O choque da realidade
O quadro político e econômico agrava-se desde o fim do primeiro mandato de Lula. A revelação da sistemática compra de apoio ao governo por meio de um esquema de desvio de recursos públicos - o "mensalão" - foi um marco divisor. Ainda não estava claro o grau do estrago que a ocupação do Estado por militantes e simpatizantes viria a fazer, mas estava quebrado o encanto.
A condução da política macroeconômica sofreu uma inflexão a partir de 2008. Sob pretexto de praticar uma política anticíclica keynesiana - que a grande crise financeira justificava nos países centrais, mas não nos países periféricos -, acelerou-se o processo de expansão dos gastos diretos e indiretos, explícitos e implícitos, do setor público. A política macroeconômica perdeu toda a racionalidade e tornou-se manifestamente voluntarista.
O desajuste fiscal e os desmandos administrativos, associados à distribuição de benefícios demagógicos, de vantagens e subsídios, ficaram mascarados pelo ciclo de alta das commodities, pelo o ganho nos termos de troca com o exterior. O País cresceu relativamente pouco, mas enriqueceu muito. A riqueza não depende só do crescimento, mas também das expectativas. O valor dos ativos, das empresas e dos imóveis, depende das expectativas. Com as expectativas favoráveis, o aumento da riqueza foi muito superior ao crescimento da renda. A reversão levará a uma correspondente queda da riqueza.
No ano passado, a aceleração da piora nas condições tanto econômicas como políticas não deu tempo para que as percepções pudessem acompanhar o agravamento da realidade. As eleições contribuíram para atrasar a convergência das expectativas. O clima de campanha eleitoral tornou difícil separar os fatos da propaganda. O País saiu das eleições dividido e com um fosso entre as condições objetivas e a percepção da realidade. O choque da realidade está agora em curso.
No ano passado, a economia não cresceu, o superávit fiscal primário desapareceu e o déficit externo passou de 4% do produto interno bruto (PIB). Apesar dos preços administrados defasados e dos juros em alta, a inflação vai superar o teto da meta. A infraestrutura está obsoleta e o racionamento de água e energia elétrica será inevitável. A Petrobrás está paralisada, incapaz de acessar os mercados de capitais. Sua viabilidade está ameaçada. Os investimentos privados devem colapsar.
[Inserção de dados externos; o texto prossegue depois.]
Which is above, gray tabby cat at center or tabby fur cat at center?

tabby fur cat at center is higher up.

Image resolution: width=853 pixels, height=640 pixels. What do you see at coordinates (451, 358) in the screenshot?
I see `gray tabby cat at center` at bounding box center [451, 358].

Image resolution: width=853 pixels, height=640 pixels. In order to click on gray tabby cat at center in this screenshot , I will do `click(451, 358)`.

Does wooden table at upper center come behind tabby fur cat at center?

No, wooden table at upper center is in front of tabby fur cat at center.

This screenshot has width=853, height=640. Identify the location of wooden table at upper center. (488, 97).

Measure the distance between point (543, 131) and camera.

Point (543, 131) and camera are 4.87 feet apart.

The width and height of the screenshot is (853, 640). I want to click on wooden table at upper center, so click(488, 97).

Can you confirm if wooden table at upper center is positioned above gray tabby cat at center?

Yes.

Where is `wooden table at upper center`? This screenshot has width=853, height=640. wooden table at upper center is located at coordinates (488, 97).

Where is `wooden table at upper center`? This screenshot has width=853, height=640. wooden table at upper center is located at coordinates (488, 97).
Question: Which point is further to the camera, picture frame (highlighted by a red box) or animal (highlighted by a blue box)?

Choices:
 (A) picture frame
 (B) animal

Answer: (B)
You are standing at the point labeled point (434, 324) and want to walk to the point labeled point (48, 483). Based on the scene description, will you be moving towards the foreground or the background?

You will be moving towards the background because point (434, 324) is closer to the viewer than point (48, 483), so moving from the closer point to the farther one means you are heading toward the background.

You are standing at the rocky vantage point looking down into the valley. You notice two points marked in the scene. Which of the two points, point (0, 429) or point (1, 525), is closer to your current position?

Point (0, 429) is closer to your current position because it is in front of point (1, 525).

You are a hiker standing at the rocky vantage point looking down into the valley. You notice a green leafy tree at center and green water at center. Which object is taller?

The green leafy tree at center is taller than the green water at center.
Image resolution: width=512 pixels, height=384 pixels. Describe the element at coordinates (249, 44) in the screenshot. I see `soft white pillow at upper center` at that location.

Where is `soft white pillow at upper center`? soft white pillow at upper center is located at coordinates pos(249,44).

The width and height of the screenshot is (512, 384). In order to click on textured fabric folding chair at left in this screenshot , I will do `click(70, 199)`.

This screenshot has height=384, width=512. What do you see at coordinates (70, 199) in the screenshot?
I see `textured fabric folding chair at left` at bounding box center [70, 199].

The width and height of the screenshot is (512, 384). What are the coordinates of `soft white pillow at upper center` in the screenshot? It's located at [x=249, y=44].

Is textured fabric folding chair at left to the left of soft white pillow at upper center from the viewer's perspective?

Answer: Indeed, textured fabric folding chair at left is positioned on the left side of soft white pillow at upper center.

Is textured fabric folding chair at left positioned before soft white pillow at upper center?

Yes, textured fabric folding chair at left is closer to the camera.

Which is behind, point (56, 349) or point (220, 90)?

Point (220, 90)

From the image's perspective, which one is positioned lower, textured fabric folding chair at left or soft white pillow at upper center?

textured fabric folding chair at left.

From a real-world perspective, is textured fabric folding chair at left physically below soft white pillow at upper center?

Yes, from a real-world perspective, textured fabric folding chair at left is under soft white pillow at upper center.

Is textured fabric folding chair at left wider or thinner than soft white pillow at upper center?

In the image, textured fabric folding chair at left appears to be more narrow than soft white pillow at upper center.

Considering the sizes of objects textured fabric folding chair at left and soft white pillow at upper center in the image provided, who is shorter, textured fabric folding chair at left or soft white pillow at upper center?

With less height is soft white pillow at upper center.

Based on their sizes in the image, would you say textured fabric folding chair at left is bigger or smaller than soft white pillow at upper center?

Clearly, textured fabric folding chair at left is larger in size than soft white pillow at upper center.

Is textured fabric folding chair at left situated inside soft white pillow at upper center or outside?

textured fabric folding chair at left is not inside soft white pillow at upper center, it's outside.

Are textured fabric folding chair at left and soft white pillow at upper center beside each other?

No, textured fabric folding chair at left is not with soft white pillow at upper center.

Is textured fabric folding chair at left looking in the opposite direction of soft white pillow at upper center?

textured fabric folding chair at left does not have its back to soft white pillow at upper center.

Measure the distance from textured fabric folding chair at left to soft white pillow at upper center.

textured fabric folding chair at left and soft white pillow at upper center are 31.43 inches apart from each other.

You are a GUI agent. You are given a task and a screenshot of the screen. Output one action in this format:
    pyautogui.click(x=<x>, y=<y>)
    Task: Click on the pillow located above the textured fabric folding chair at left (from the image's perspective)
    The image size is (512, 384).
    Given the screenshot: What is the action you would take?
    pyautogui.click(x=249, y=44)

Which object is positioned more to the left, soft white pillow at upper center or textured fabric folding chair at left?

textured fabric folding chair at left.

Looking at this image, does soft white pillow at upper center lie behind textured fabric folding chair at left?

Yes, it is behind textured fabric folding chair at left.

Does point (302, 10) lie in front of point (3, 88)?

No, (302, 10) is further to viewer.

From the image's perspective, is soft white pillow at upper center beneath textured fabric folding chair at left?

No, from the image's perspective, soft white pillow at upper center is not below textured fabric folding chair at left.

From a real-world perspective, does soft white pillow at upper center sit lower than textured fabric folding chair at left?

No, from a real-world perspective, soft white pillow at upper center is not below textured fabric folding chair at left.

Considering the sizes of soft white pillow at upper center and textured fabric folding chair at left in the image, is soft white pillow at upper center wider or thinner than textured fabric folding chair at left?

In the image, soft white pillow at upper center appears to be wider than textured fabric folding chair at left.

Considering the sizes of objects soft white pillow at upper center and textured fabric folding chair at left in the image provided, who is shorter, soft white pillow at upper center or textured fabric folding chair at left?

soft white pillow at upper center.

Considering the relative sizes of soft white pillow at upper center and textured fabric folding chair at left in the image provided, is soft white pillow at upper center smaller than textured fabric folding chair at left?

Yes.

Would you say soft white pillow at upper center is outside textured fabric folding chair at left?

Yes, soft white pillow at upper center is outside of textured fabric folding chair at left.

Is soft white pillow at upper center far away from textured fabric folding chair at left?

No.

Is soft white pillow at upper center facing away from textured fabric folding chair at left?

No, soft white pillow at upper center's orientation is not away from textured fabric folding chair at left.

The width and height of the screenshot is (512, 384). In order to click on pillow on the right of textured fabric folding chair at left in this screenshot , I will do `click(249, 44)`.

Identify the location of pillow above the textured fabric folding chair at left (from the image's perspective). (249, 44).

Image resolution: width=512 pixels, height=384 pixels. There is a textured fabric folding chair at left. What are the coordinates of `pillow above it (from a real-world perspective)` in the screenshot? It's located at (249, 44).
A surpreendente nomeação de Joaquim Levy para o Ministério da Fazenda impediu que o ajuste das expectativas levasse a uma crise cambial e financeira. Sua presença foi crucial para que a crise não explodisse com toda a sua força logo nos primeiros dias do segundo mandato de Dilma Rousseff. O PT poderia então explorar mais facilmente a tese da sabotagem dos "mercados" a um governo que acabara de ser democraticamente eleito. Isolado num Ministério de inédita incompetência, Levy corre o risco em alguns meses se defrontar com apenas duas alternativas: a demissão, diante da inviabilidade política do ajuste necessário, ou a desmoralização.
Some-se às dificuldades macroeconômicas o racionamento de água e energia para que as perspectivas se configurem dramáticas. O racionamento racional deveria considerar as repercussões do corte para os diferentes setores. Para minimizar o impacto sobre o PIB os cortes deveriam ser definidos a partir da matriz de insumos-produtos. Numa economia de guerra, que exija o racionamento de bens essenciais, não é possível utilizar apenas o sistema de preços para alocar recursos. O racionamento planejado exige, pois, planejamento e execução centralizada, o que não pode prescindir de autoridade e comando.
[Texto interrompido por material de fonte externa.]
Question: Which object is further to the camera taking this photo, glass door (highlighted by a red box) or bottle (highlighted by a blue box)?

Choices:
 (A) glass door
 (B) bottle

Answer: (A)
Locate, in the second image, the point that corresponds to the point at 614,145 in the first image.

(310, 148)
O País está acéfalo. O Executivo, atordoado e acuado, está aparentemente preocupado exclusivamente em minimizar as possibilidades de impeachment. Os quadros do serviço público estão desmoralizados e desmotivados. A percepção popular do Congresso Nacional, envolvido no esquema da corrupção sistematizada pelo governo na Petrobrás, nunca foi tão negativa. Desmoralizado com a população, o Legislativo corre ainda o risco de colisão com o Judiciário. Não há novas lideranças nem sinais de que possam surgir da política partidária, cujos canais estão entupidos. Dada a desmoralização da política, abre-se a possibilidade de lideranças externas a ela, populistas e inimigas das instituições.
A combinação da economia submetida a um racionamento drástico com a falta de autoridade institucional é o caminho para se chegar aos chamados "Failed States". Caminho que a Venezuela parece ter começado a trilhar e no qual países como a Síria, o Iraque e o Afeganistão, entre outros, estão avançados. Sem autoridade institucional constituída e reconhecida, forças paralelas passam a controlar o racionamento e os mercados negros. Numa fase aguda, diante da revolta popular e da generalização dos saques, surgem milícias armadas, inicialmente para vender segurança, mas que se transformam em poderes paralelos.
Entre os "Failed States" e a situação brasileira ainda há uma grande distância, mas mesmo que não sejamos pessimistas o horizonte não é promissor. Na melhor das hipóteses, teremos quatro anos de um governo acuado e paralisado, diante da pior crise política e econômica em décadas. A possibilidade de um tumultuado impeachment da presidente não pode ser descartada. Em tese, basta o fundamento jurídico para o impeachment, mas na prática é preciso o apoio político "das ruas".
Diante da gravidade do quadro, não é hora de dividir, mas de reconciliar o País em torno de uma coalizão suprapartidária, com apoio de todos os segmentos da sociedade. É preciso reconstruir o Estado, resgatar a capacidade de formular e implementar políticas para enfrentar a crise. Infelizmente, parecemos caminhar no sentido oposto, o da radicalização da divisão do País.